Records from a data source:

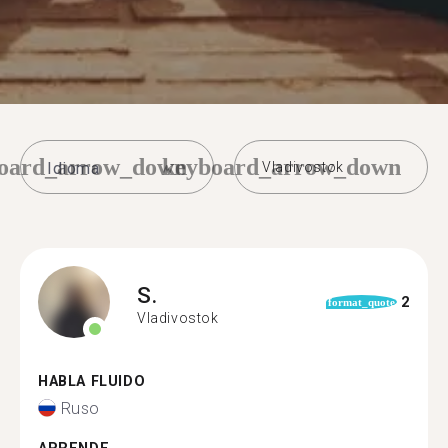
oard_arrow_down
keyboard_arrow_down
Vladivostok
S.
2
format_quote
Vladivostok
HABLA FLUIDO
Ruso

- What needs to be done -
Nothing but the pictures is to be left out; repeat the data exactly.

- Response below -
oard_arrow_down
keyboard_arrow_down
Vladivostok
S.
2
format_quote
Vladivostok
HABLA FLUIDO
Ruso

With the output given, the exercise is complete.